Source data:
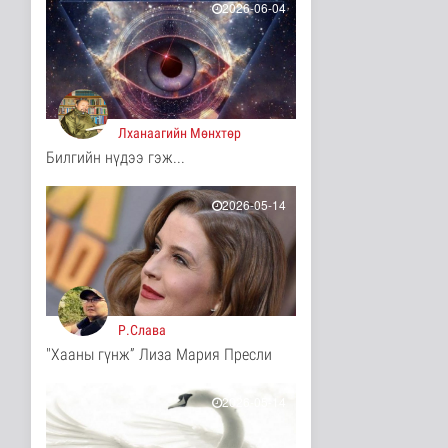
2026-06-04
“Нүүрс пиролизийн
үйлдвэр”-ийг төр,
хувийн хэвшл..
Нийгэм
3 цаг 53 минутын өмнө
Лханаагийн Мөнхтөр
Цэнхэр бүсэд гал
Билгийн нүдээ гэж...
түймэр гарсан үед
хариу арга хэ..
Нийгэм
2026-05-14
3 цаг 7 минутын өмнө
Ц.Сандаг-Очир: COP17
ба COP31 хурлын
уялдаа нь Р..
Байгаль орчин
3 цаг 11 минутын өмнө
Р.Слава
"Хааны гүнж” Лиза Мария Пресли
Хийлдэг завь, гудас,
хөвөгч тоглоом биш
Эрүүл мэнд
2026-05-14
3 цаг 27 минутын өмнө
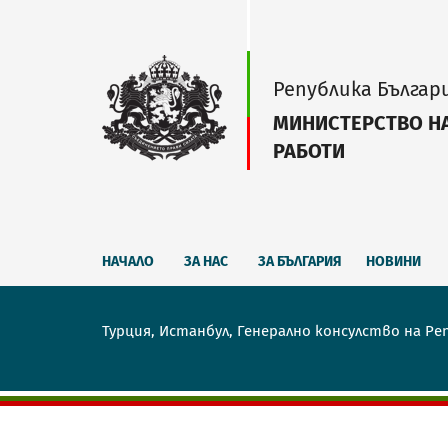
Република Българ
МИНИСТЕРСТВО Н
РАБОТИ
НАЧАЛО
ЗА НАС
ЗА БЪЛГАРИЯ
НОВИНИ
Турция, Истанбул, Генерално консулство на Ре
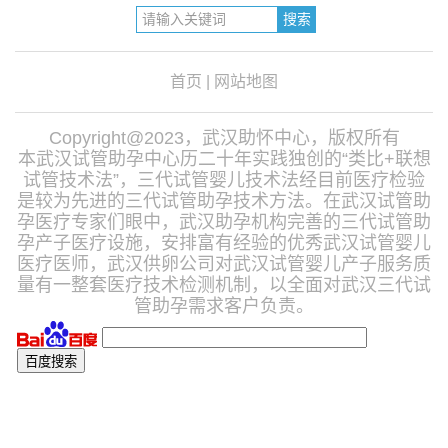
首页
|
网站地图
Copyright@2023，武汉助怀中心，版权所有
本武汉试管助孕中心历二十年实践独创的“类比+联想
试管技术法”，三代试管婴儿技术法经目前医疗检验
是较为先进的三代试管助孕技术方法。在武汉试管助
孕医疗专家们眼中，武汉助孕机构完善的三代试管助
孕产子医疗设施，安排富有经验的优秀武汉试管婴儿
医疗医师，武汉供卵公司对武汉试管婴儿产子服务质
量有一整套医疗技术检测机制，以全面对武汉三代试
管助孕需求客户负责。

...

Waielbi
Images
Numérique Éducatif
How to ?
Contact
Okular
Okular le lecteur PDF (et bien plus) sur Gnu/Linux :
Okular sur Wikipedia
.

TASK PROMPT:
Read through the data and copy every line where "өмнө" shows up.

OUTPUT OF THE TASK:
3 цаг 53 минутын өмнө
3 цаг 7 минутын өмнө
3 цаг 11 минутын өмнө
3 цаг 27 минутын өмнө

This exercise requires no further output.